The protests in Brazil continued on Thursday, hours before the opening ceremony of the 2014 World Cup. Brazilian police fired teargas at a small group of protestors trying to make their way toward the Arena Corinthians in Sao Paulo, CNN reports.
The start of the 2014 World Cup hasn't quelled public demonstrations in Brazil. Police used teargas to hold back a small group of protestors on Thursday, according to CNN's Shasta Darlington. The altercation occurred seven miles from the Arena Corinthians and resulted in one arrest.
One of the teargas canisters hit Darlington and her producer, Barbara Arvanitidis; Darlington sustained a minor cut on her arm, and Arvanitidis was struck on the wrist.
The protests stem from anger over the government spending more than $11 billion on the World Cup while many Brazilian citizens continue to struggle with both poor working and living conditions.
More than 3,000 families of Brazil's working-class poor erected plastic tents and formed a camp less than three miles away from the Sao Paulo stadium. The residents living in the camp hope to draw attention to Brazil's lack of low-income housing, according to CNN.

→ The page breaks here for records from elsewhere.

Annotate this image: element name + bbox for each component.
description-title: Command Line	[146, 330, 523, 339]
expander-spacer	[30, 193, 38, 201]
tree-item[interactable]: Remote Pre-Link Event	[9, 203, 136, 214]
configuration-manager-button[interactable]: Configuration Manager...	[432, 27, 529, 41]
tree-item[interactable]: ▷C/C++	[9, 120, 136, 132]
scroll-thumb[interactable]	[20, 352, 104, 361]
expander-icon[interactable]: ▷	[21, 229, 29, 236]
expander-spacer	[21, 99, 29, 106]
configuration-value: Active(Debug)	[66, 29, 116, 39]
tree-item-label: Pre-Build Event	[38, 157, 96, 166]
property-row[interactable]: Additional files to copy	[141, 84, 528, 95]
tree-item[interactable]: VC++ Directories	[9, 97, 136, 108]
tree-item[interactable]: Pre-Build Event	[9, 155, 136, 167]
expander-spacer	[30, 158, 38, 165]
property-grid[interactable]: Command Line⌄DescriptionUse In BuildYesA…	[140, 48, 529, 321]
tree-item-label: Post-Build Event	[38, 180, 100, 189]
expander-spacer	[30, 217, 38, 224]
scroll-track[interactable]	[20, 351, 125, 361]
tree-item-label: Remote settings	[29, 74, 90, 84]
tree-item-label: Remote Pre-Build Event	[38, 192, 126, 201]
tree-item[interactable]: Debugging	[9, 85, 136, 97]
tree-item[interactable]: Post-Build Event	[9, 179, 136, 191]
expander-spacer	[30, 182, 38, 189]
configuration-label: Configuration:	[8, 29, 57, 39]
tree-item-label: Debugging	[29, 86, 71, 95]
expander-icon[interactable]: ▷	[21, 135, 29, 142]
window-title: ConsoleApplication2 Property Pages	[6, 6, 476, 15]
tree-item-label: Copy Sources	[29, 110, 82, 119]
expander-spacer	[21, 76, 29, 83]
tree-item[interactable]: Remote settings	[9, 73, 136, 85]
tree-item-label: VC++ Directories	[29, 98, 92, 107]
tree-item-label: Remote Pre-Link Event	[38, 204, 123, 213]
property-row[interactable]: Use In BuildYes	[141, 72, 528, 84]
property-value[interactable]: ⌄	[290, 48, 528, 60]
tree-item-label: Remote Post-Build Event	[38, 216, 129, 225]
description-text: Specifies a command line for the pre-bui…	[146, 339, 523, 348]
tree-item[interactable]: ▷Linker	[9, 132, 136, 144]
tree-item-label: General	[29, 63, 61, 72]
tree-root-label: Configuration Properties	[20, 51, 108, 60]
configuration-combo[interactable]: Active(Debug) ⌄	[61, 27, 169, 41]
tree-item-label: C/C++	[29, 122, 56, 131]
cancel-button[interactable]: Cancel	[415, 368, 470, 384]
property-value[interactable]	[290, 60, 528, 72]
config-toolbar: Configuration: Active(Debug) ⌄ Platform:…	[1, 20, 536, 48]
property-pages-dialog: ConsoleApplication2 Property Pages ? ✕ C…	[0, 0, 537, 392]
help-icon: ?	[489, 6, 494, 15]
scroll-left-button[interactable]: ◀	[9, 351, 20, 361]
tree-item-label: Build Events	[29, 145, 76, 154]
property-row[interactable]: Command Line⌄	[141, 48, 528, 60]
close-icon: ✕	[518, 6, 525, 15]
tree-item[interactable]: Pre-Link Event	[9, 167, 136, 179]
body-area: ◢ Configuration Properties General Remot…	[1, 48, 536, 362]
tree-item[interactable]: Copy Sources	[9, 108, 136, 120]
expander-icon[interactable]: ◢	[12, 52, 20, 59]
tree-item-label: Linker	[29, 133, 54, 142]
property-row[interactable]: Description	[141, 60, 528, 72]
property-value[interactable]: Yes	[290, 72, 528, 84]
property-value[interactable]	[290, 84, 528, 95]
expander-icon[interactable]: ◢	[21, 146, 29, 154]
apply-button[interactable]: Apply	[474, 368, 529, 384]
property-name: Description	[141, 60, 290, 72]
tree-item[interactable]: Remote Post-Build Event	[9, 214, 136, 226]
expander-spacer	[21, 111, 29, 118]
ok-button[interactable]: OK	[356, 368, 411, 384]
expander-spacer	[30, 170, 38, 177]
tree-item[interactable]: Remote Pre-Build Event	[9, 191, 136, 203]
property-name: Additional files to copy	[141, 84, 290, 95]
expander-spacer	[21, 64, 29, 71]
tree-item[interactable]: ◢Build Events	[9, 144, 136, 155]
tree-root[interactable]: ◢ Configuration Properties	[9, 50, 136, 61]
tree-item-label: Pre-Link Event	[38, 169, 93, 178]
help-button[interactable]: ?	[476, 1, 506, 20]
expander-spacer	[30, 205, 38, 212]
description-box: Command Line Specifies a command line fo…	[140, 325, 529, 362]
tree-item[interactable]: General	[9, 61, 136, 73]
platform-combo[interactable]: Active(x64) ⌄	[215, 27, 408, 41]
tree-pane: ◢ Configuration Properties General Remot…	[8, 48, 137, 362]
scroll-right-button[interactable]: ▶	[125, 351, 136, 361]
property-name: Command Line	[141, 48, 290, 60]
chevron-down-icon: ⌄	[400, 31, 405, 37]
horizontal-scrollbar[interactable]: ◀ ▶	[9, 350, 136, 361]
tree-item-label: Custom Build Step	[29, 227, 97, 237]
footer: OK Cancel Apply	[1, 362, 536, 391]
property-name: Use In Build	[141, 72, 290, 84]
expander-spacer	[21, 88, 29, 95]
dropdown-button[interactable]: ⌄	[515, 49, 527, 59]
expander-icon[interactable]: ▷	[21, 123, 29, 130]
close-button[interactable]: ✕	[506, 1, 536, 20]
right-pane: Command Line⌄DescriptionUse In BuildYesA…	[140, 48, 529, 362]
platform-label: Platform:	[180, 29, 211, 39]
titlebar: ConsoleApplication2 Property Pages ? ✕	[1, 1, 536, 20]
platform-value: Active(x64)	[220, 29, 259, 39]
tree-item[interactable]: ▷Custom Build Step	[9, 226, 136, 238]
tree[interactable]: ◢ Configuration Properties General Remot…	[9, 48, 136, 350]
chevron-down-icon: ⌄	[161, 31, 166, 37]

Jucilene de Oliveira, a resident of the camp, told CNN her rent doubled in Sao Paulo as the country prepared for the World Cup.
"We paid 700 reais ($314) on rent, then food and clothes, it was too much," Jucilene de Oliveira told CNN. "... We don't want anything for free, but we need something we can pay. If we can pay 700 reais a month for rent, we could pay that in installments for a housing unit."
Some workers' unions have also protested in the week leading up to the World Cup. Brazil's subways workers' unions took to the streets of Sao Paulo on Monday for the fifth day, which resulted in street fires, traffic jams and the police firing teargas.
"The sense of being tricked is very strong in Brazil because, of course, people love football, and people love the World Cup as a cultural event," American professor Chris Gaffney told CBS News. "But the FIFA event is something new to Brazil, and that has generated a lot of disenchantment."